# Task material
+ + +

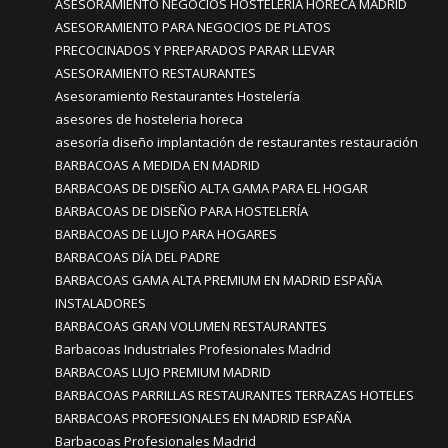
ASESORAMIENTO NEGOCIOS HOSTELERIA HORECA MADRID
ASESORAMIENTO PARA NEGOCIOS DE PLATOS
PRECOCINADOS Y PREPARADOS PARAR LLEVAR
ASESORAMIENTO RESTAURANTES
Asesoramiento Restaurantes Hostelería
asesores de hosteleria horeca
asesoría diseño implantación de restaurantes restauración
BARBACOAS A MEDIDA EN MADRID
BARBACOAS DE DISEÑO ALTA GAMA PARA EL HOGAR
BARBACOAS DE DISEÑO PARA HOSTELERÍA
BARBACOAS DE LUJO PARA HOGARES
BARBACOAS DÍA DEL PADRE
BARBACOAS GAMA ALTA PREMIUM EN MADRID ESPAÑA
INSTALADORES
BARBACOAS GRAN VOLUMEN RESTAURANTES
Barbacoas Industriales Profesionales Madrid
BARBACOAS LUJO PREMIUM MADRID
BARBACOAS PARRILLAS RESTAURANTES TERRAZAS HOTELES
BARBACOAS PROFESIONALES EN MADRID ESPAÑA
Barbacoas Profesionales Madrid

+ + +

# Problem to work on
Each entry above should come back word for word, and no picture should come with it.

# Problem solution
ASESORAMIENTO NEGOCIOS HOSTELERIA HORECA MADRID
ASESORAMIENTO PARA NEGOCIOS DE PLATOS
PRECOCINADOS Y PREPARADOS PARAR LLEVAR
ASESORAMIENTO RESTAURANTES
Asesoramiento Restaurantes Hostelería
asesores de hosteleria horeca
asesoría diseño implantación de restaurantes restauración
BARBACOAS A MEDIDA EN MADRID
BARBACOAS DE DISEÑO ALTA GAMA PARA EL HOGAR
BARBACOAS DE DISEÑO PARA HOSTELERÍA
BARBACOAS DE LUJO PARA HOGARES
BARBACOAS DÍA DEL PADRE
BARBACOAS GAMA ALTA PREMIUM EN MADRID ESPAÑA
INSTALADORES
BARBACOAS GRAN VOLUMEN RESTAURANTES
Barbacoas Industriales Profesionales Madrid
BARBACOAS LUJO PREMIUM MADRID
BARBACOAS PARRILLAS RESTAURANTES TERRAZAS HOTELES
BARBACOAS PROFESIONALES EN MADRID ESPAÑA
Barbacoas Profesionales Madrid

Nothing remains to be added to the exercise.